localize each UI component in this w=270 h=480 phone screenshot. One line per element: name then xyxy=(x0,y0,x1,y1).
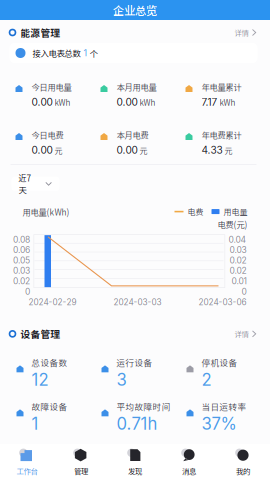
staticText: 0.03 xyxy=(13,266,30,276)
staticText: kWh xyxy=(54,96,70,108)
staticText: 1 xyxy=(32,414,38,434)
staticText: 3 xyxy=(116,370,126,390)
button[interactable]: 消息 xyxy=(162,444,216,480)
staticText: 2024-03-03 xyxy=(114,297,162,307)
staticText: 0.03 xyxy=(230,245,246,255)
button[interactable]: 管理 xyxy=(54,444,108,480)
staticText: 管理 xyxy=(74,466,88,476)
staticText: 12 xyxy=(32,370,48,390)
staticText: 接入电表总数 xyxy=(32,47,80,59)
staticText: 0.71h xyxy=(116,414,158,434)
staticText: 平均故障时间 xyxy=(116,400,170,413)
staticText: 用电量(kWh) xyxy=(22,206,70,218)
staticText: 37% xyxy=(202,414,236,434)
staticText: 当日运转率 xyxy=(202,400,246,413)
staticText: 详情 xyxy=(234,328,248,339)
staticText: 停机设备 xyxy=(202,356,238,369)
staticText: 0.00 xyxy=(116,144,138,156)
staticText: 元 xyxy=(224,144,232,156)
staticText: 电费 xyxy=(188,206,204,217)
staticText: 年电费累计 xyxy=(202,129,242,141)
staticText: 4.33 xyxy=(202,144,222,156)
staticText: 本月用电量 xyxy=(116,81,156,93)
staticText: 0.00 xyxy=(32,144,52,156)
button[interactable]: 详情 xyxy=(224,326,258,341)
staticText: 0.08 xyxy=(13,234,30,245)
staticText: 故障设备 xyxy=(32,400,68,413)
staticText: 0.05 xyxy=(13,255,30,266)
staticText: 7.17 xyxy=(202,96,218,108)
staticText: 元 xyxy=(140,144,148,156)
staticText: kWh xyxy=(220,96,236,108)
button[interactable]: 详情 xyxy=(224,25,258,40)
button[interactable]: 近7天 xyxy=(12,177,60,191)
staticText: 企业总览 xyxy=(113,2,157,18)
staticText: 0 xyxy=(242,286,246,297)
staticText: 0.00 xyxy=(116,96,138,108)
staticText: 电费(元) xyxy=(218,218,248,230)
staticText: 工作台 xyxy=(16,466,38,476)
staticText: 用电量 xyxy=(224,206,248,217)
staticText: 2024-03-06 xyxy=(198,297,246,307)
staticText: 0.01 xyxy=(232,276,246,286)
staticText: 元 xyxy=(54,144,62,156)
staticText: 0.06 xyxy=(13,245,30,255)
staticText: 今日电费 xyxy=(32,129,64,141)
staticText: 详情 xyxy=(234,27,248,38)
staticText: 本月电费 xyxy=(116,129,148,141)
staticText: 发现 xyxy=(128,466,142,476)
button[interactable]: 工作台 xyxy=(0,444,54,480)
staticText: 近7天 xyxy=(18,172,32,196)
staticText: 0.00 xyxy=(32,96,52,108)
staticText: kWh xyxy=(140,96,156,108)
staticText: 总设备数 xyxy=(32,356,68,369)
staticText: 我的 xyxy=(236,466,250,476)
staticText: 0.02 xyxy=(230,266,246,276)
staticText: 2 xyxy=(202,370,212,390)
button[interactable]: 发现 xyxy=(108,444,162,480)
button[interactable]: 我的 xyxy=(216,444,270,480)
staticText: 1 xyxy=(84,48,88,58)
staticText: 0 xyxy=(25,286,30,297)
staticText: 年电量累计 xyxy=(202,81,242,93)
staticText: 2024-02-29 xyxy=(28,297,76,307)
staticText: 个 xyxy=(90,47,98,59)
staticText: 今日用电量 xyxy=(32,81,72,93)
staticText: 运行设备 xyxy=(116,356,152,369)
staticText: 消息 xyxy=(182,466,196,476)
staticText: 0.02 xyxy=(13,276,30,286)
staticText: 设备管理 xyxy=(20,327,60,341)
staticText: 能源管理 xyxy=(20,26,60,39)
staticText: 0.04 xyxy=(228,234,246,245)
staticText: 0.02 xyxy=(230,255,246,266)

Action item
Please return every line from the material above where the string "button" occurs.

The completed task
button[interactable]: 消息 xyxy=(162,444,216,480)
button[interactable]: 管理 xyxy=(54,444,108,480)
button[interactable]: 详情 xyxy=(224,326,258,341)
button[interactable]: 详情 xyxy=(224,25,258,40)
button[interactable]: 近7天 xyxy=(12,177,60,191)
button[interactable]: 工作台 xyxy=(0,444,54,480)
button[interactable]: 发现 xyxy=(108,444,162,480)
button[interactable]: 我的 xyxy=(216,444,270,480)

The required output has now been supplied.